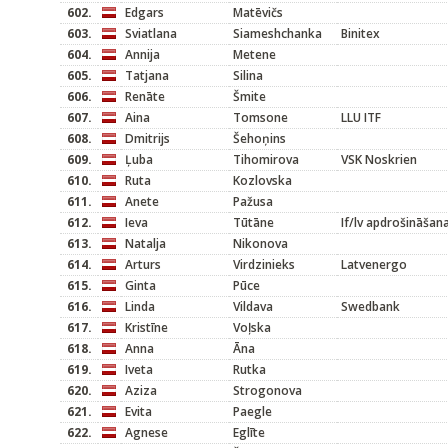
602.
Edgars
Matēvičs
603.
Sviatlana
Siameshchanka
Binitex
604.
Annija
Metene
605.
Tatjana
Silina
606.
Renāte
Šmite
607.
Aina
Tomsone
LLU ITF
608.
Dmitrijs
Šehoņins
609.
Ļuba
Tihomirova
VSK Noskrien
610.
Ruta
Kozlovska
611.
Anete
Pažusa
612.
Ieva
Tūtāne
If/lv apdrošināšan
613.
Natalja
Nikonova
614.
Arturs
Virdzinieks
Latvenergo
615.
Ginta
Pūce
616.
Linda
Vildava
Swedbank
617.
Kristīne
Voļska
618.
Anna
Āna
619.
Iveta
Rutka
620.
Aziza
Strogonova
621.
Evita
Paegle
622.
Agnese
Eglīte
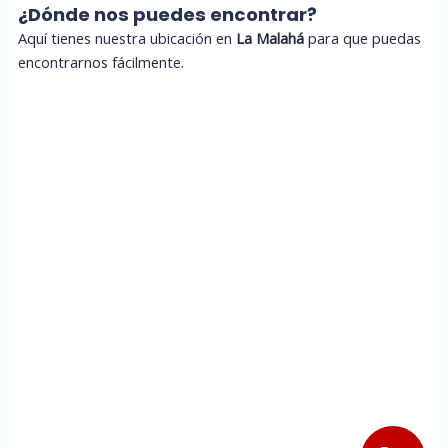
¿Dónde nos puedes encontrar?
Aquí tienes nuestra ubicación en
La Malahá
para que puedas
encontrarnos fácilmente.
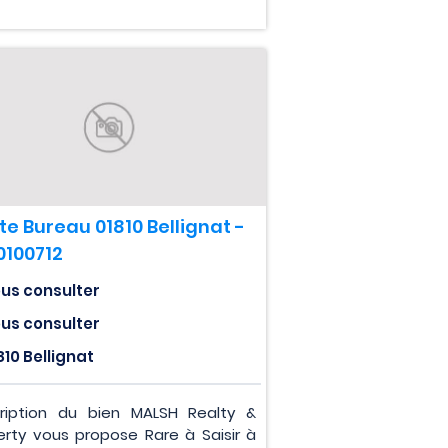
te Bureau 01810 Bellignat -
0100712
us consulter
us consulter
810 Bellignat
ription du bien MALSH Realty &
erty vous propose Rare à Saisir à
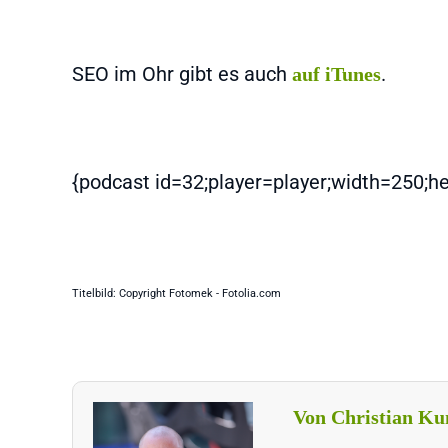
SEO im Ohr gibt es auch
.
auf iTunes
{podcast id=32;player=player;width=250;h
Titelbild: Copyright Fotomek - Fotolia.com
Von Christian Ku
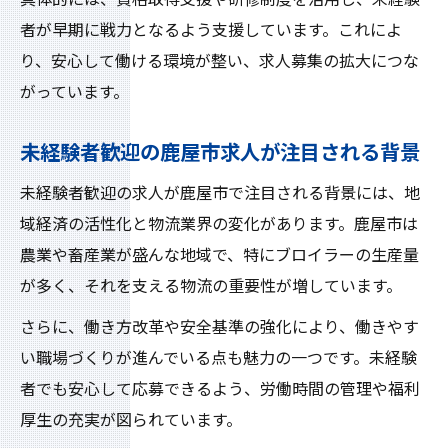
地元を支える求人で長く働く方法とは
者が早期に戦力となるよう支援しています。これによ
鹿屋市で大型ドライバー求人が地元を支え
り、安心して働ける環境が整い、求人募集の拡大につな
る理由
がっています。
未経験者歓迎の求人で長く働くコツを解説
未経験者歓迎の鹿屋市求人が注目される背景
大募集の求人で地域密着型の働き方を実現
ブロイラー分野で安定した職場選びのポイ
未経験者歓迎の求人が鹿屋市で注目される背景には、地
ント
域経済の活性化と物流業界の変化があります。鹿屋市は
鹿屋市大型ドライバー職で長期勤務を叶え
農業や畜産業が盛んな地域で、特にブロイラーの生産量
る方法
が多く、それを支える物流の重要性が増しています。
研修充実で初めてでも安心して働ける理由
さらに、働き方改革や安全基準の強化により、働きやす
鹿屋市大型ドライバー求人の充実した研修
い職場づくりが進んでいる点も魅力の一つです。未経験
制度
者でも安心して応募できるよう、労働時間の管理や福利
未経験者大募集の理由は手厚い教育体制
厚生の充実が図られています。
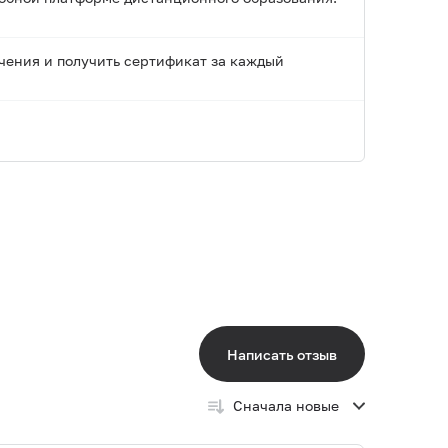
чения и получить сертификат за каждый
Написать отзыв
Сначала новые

▶ **PROBLEM**
Your copy should match the listing exactly, apart from the pictures it leaves out.

▶ **TASK ANSWER**
602.
Edgars
Matēvičs
603.
Sviatlana
Siameshchanka
Binitex
604.
Annija
Metene
605.
Tatjana
Silina
606.
Renāte
Šmite
607.
Aina
Tomsone
LLU ITF
608.
Dmitrijs
Šehoņins
609.
Ļuba
Tihomirova
VSK Noskrien
610.
Ruta
Kozlovska
611.
Anete
Pažusa
612.
Ieva
Tūtāne
If/lv apdrošināšan
613.
Natalja
Nikonova
614.
Arturs
Virdzinieks
Latvenergo
615.
Ginta
Pūce
616.
Linda
Vildava
Swedbank
617.
Kristīne
Voļska
618.
Anna
Āna
619.
Iveta
Rutka
620.
Aziza
Strogonova
621.
Evita
Paegle
622.
Agnese
Eglīte
¿Dónde nos puedes encontrar?
Aquí tienes nuestra ubicación en
La Malahá
para que puedas
encontrarnos fácilmente.
te Bureau 01810 Bellignat -
0100712
us consulter
us consulter
810 Bellignat
ription du bien MALSH Realty &
erty vous propose Rare à Saisir à
SEO im Ohr gibt es auch
.
auf iTunes
{podcast id=32;player=player;width=250;h
Titelbild: Copyright Fotomek - Fotolia.com
Von Christian Ku
地元を支える求人で長く働く方法とは
者が早期に戦力となるよう支援しています。これによ
鹿屋市で大型ドライバー求人が地元を支え
り、安心して働ける環境が整い、求人募集の拡大につな
る理由
がっています。
未経験者歓迎の求人で長く働くコツを解説
未経験者歓迎の鹿屋市求人が注目される背景
大募集の求人で地域密着型の働き方を実現
ブロイラー分野で安定した職場選びのポイ
未経験者歓迎の求人が鹿屋市で注目される背景には、地
ント
域経済の活性化と物流業界の変化があります。鹿屋市は
鹿屋市大型ドライバー職で長期勤務を叶え
農業や畜産業が盛んな地域で、特にブロイラーの生産量
る方法
が多く、それを支える物流の重要性が増しています。
研修充実で初めてでも安心して働ける理由
さらに、働き方改革や安全基準の強化により、働きやす
鹿屋市大型ドライバー求人の充実した研修
い職場づくりが進んでいる点も魅力の一つです。未経験
制度
者でも安心して応募できるよう、労働時間の管理や福利
未経験者大募集の理由は手厚い教育体制
厚生の充実が図られています。
чения и получить сертификат за каждый
Написать отзыв
Сначала новые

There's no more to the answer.